(Assignment): Below are records with pictures. Transcribe exactly, and only, the lines from the line with "Maillot Gardien Arsenal" to the line with "se necessario, e", both ends included, but not the pictures.

Extracted page text data:
.....

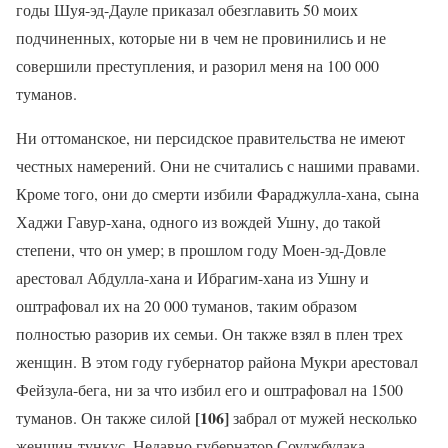
годы Шуя-эд-Дауле приказал обезглавить 50 моих
подчиненных, которые ни в чем не провинились и не
совершили преступления, и разорил меня на 100 000
туманов.
Ни оттоманское, ни персидское правительства не имеют
честных намерений. Они не считались с нашими правами.
Кроме того, они до смерти избили Фараджулла-хана, сына
Хаджи Гавур-хана, одного из вождей Ушну, до такой
степени, что он умер; в прошлом году Моен-эд-Довле
арестовал Абдулла-хана и Ибрагим-хана из Ушну и
оштрафовал их на 20 000 туманов, таким образом
полностью разорив их семьи. Он также взял в плен трех
женщин. В этом году губернатор района Мукри арестовал
Фейзула-бега, ни за что избил его и оштрафовал на 1500
[106]
туманов. Он также силой
забрал от мужей несколько
женщин-тункус. Недавно губернатор Соуджбулака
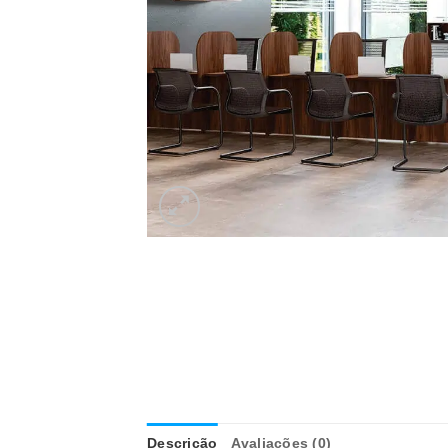
Descrição
Avaliações (0)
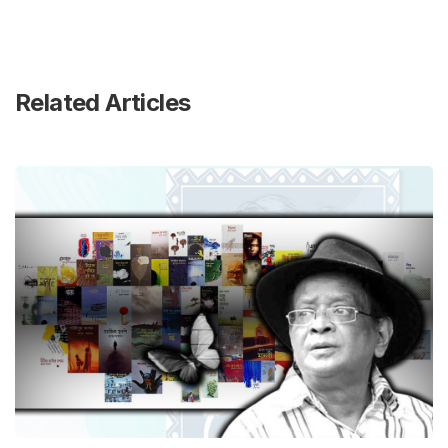
Related Articles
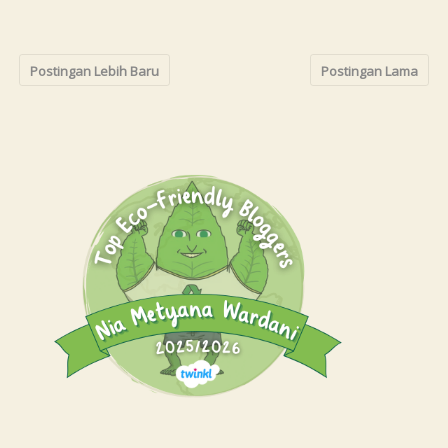
Postingan Lebih Baru
Postingan Lama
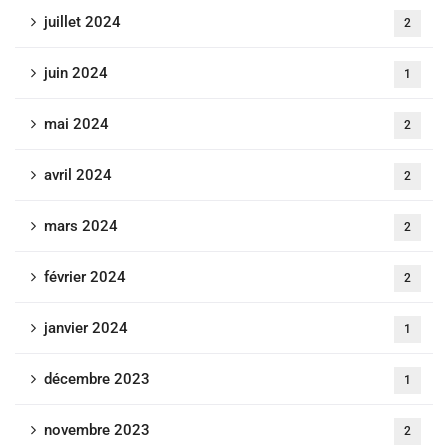
juillet 2024
2
juin 2024
1
mai 2024
2
avril 2024
2
mars 2024
2
février 2024
2
janvier 2024
1
décembre 2023
1
novembre 2023
2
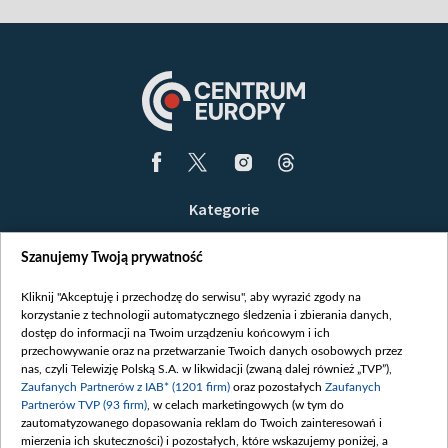
Kategorie
Wiadomości
Szanujemy Twoją prywatność
Wojna
Opinie
Kliknij "Akceptuję i przechodzę do serwisu", aby wyrazić zgody na
korzystanie z technologii automatycznego śledzenia i zbierania danych,
Białoruś / Polska
dostęp do informacji na Twoim urządzeniu końcowym i ich
Czytelnia
przechowywanie oraz na przetwarzanie Twoich danych osobowych przez
nas, czyli Telewizję Polską S.A. w likwidacji (zwaną dalej również „TVP”),
Centrum Europy
Zaufanych Partnerów z IAB* (1201 firm)
oraz pozostałych
Zaufanych
Partnerów TVP (93 firm)
, w celach marketingowych (w tym do
O nas
zautomatyzowanego dopasowania reklam do Twoich zainteresowań i
Kontakt
mierzenia ich skuteczności) i pozostałych, które wskazujemy poniżej, a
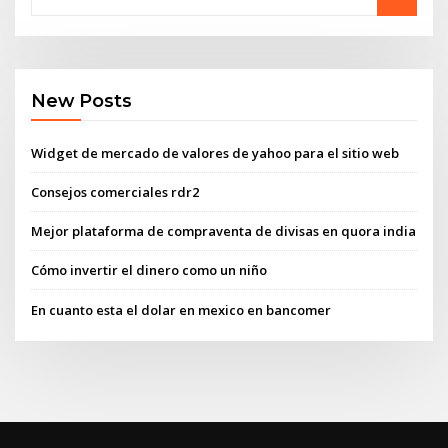
New Posts
Widget de mercado de valores de yahoo para el sitio web
Consejos comerciales rdr2
Mejor plataforma de compraventa de divisas en quora india
Cómo invertir el dinero como un niño
En cuanto esta el dolar en mexico en bancomer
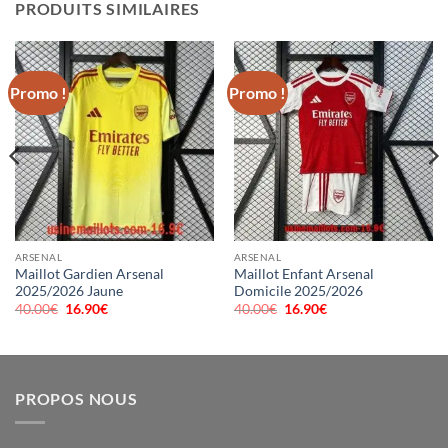
PRODUITS SIMILAIRES
Promo !
Promo !
ARSENAL
ARSENAL
Maillot Gardien Arsenal
Maillot Enfant Arsenal
2025/2026 Jaune
Domicile 2025/2026
40.00
€
Le
16.90
€
Le
40.00
€
Le
16.90
€
Le
prix
prix
prix
prix
initial
actuel
initial
actuel
était :
est :
était :
est :
40.00€.
16.90€.
40.00€.
16.90€.
PROPOS NOUS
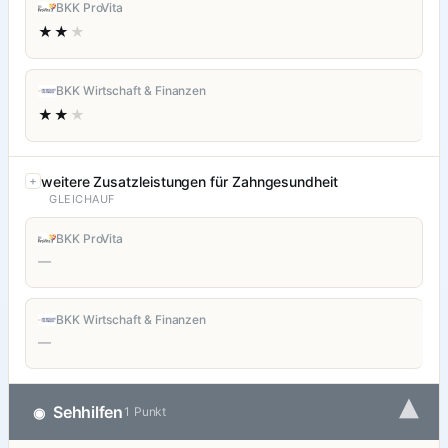
BKK ProVita
★★
★
BKK Wirtschaft & Finanzen
★★
★
weitere Zusatzleistungen für Zahngesundheit
GLEICHAUF
BKK ProVita
—
BKK Wirtschaft & Finanzen
—
▾
Sehhilfen
◉
1 Punkt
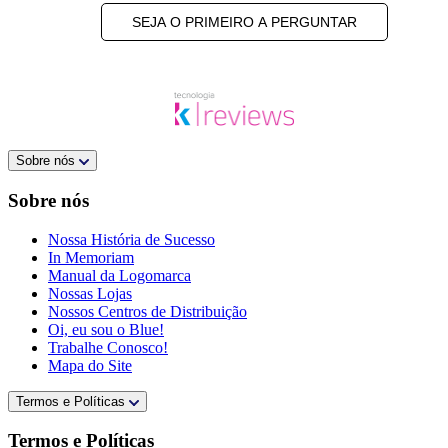
SEJA O PRIMEIRO A PERGUNTAR
Sobre nós
Sobre nós
Nossa História de Sucesso
In Memoriam
Manual da Logomarca
Nossas Lojas
Nossos Centros de Distribuição
Oi, eu sou o Blue!
Trabalhe Conosco!
Mapa do Site
Termos e Políticas
Termos e Políticas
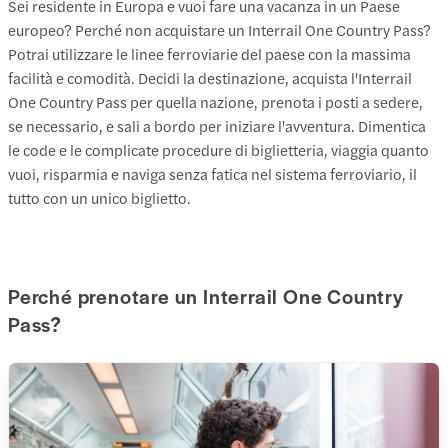
Sei residente in Europa e vuoi fare una vacanza in un Paese
europeo? Perché non acquistare un Interrail One Country Pass?
Potrai utilizzare le linee ferroviarie del paese con la massima
facilità e comodità. Decidi la destinazione, acquista l'Interrail
One Country Pass per quella nazione, prenota i posti a sedere,
se necessario, e sali a bordo per iniziare l'avventura. Dimentica
le code e le complicate procedure di biglietteria, viaggia quanto
vuoi, risparmia e naviga senza fatica nel sistema ferroviario, il
tutto con un unico biglietto.
Perché prenotare un Interrail One Country
Pass?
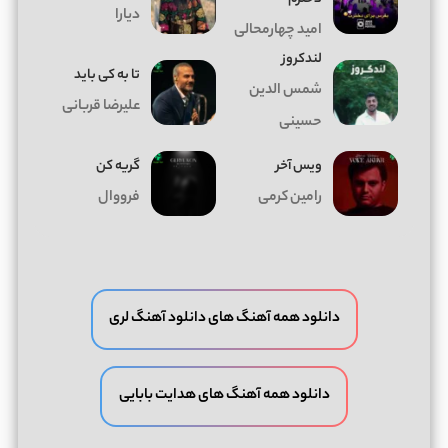
دیارا
امید چهارمحالی
لندکروز
تا به کی باید
شمس الدین
علیرضا قربانی
حسینی
ویس آخر
گریه کن
رامین کرمی
فرووال
دانلود همه آهنگ های دانلود آهنگ لری
دانلود همه آهنگ های هدایت بابایی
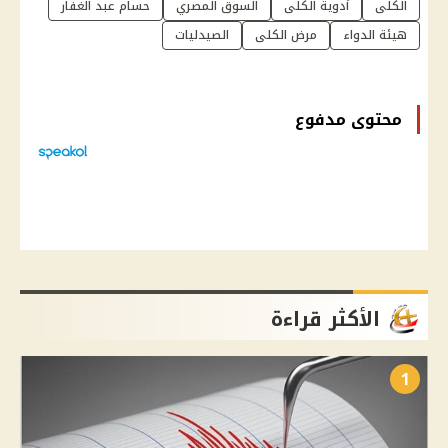
الكلى
أدوية الكلى
السوق المصري
حسام عبد الغفار
هيئة الدواء
مرض الكلى
الصيدليات
محتوى مدفوع
الأكثر قراءة
1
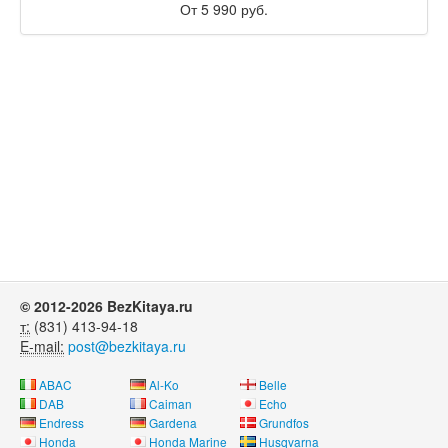
От 5 990 руб.
© 2012-2026 BezKitaya.ru
т:
(831) 413-94-18
E-mail:
post@bezkitaya.ru
ABAC
Al-Ko
Belle
DAB
Caiman
Echo
Endress
Gardena
Grundfos
Honda
Honda Marine
Husqvarna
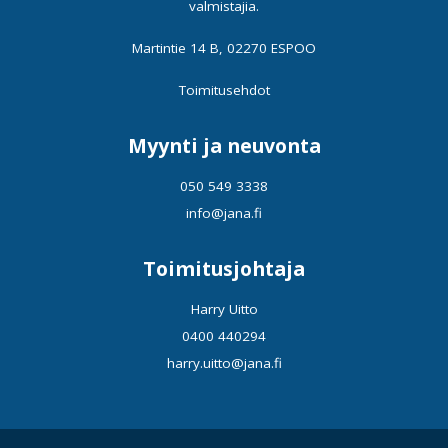
valmistajia.
Martintie 14 B, 02270 ESPOO
Toimitusehdot
Myynti ja neuvonta
050 549 3338
info@jana.fi
Toimitusjohtaja
Harry Uitto
0400 440294
harry.uitto@jana.fi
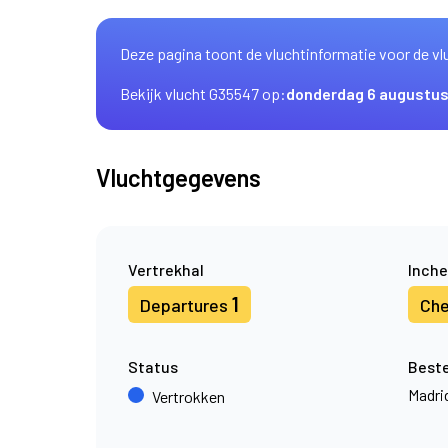
Deze pagina toont de vluchtinformatie voor de vl
Bekijk vlucht G35547 op:
donderdag 6 augustu
Vluchtgegevens
Vertrekhal
Inche
1
Departures
Che
Status
Best
Madri
Vertrokken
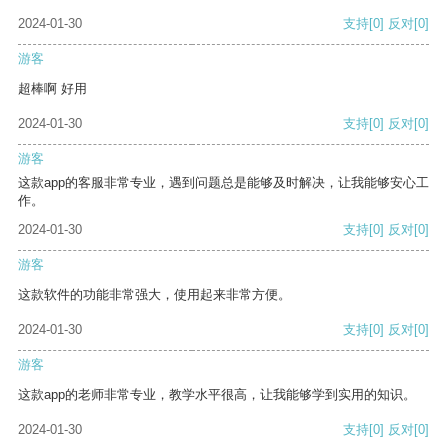
2024-01-30
支持
[0]
反对
[0]
游客
超棒啊 好用
2024-01-30
支持
[0]
反对
[0]
游客
这款app的客服非常专业，遇到问题总是能够及时解决，让我能够安心工
作。
2024-01-30
支持
[0]
反对
[0]
游客
这款软件的功能非常强大，使用起来非常方便。
2024-01-30
支持
[0]
反对
[0]
游客
这款app的老师非常专业，教学水平很高，让我能够学到实用的知识。
2024-01-30
支持
[0]
反对
[0]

.....

(Completed exercise):
Maillot Gardien Arsenal
Maillot Enfant Arsenal
2025/2026 Jaune
Domicile 2025/2026
40.00
€
Le
16.90
€
Le
40.00
€
Le
16.90
€
Le
prix
prix
prix
prix
initial
actuel
initial
actuel
était :
est :
était :
est :
40.00€.
16.90€.
40.00€.
16.90€.
PROPOS NOUS
BKK ProVita
★★
★
BKK Wirtschaft & Finanzen
★★
★
weitere Zusatzleistungen für Zahngesundheit
GLEICHAUF
BKK ProVita
—
BKK Wirtschaft & Finanzen
—
▾
Sehhilfen
◉
1 Punkt
SEJA O PRIMEIRO A PERGUNTAR
Sobre nós
Sobre nós
Nossa História de Sucesso
In Memoriam
Manual da Logomarca
Nossas Lojas
Nossos Centros de Distribuição
Oi, eu sou o Blue!
Trabalhe Conosco!
Mapa do Site
Termos e Políticas
Termos e Políticas
Sei residente in Europa e vuoi fare una vacanza in un Paese
europeo? Perché non acquistare un Interrail One Country Pass?
Potrai utilizzare le linee ferroviarie del paese con la massima
facilità e comodità. Decidi la destinazione, acquista l'Interrail
One Country Pass per quella nazione, prenota i posti a sedere,
se necessario, e sali a bordo per iniziare l'avventura. Dimentica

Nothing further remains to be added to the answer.